We implemented and compared three traditional machine learning models, each chosen for their proven effectiveness in biomedical signal classification:
Linear and RBF kernels for both linear and non-linear pattern recognition, with hyperparameter optimization via grid search.
Ensemble method providing feature importance insights and robust performance across different feature types.
Instance-based learning with optimized k-value selection and distance metric evaluation for local pattern recognition.
Best Result: SVM with Theta/Beta Ratio features achieved 80.6% accuracy and 77% precision, demonstrating strong potential for clinical application.
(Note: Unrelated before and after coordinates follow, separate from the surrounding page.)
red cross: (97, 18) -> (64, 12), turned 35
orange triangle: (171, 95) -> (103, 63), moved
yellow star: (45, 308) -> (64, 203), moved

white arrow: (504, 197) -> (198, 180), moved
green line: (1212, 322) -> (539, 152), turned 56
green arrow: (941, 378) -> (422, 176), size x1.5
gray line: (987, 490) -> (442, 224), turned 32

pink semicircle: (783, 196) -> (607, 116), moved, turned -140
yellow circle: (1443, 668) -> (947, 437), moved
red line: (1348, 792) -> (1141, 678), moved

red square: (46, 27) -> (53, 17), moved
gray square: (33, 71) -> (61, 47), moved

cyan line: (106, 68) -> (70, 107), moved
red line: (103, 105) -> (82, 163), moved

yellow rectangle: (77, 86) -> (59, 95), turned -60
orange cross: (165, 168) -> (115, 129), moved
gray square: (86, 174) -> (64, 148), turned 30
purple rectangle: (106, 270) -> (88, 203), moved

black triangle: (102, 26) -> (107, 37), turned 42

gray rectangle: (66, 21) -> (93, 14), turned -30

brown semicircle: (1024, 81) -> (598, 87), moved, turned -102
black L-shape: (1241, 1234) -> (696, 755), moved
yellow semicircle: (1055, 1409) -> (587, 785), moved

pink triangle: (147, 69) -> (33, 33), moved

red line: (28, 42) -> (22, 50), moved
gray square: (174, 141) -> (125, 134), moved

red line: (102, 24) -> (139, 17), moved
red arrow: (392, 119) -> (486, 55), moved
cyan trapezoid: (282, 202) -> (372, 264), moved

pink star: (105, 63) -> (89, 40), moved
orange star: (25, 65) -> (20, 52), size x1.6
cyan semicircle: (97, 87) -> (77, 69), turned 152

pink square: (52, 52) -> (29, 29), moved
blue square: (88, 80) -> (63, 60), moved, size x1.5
This performance significantly exceeds chance level (50%) and approaches clinically relevant thresholds.
| Model | Accuracy | Precision | Clinical Relevance |
|---|---|---|---|
| KNN | 73.2% | 75% | Good baseline performance |
| Random Forest | 77.3% | 71% | Strong feature importance insights |
| SVM | 80.6% | 77% | Best overall performance |
| Model | Accuracy | Precision | Performance Note |
|---|---|---|---|
| KNN | 63.0% | 60% | Moderate discriminative power |
| Random Forest | 60.6% | 54% | Lower performance on alpha features |
| SVM | 68.0% | 67% | Most consistent across features |
| Model | Accuracy | Precision | Clinical Insights |
|---|---|---|---|
| KNN | 62.7% | 57% | Captures local neural patterns |
| Random Forest | 67.6% | 69% | Good precision for slow waves |
| SVM | 68.3% | 67% | Balanced classification performance |
SVM with Theta/Beta Ratio features achieved the highest accuracy (80.6%), demonstrating the clinical relevance of this biomarker.
Theta/Beta Ratio > Slow Wave Activity > Alpha Power in terms of discriminative power for ADHD classification.
SVM demonstrated the most consistent performance across all feature types, making it the most reliable classifier.
Frontal and central EEG channels showed the highest discriminative power, aligning with neurobiological understanding of ADHD.
The 80.6% accuracy achieved with traditional machine learning models demonstrates that EEG-based biomarkers can effectively support ADHD diagnosis. This performance level approaches the reliability needed for clinical decision support tools, potentially reducing diagnostic subjectivity and improving access to objective assessment methods.
This research contributes to the development of objective, data-driven diagnostic tools for ADHD, potentially improving diagnostic accuracy and accessibility. The methodology can be extended to other neuropsychiatric conditions, advancing the field of computational psychiatry and precision medicine.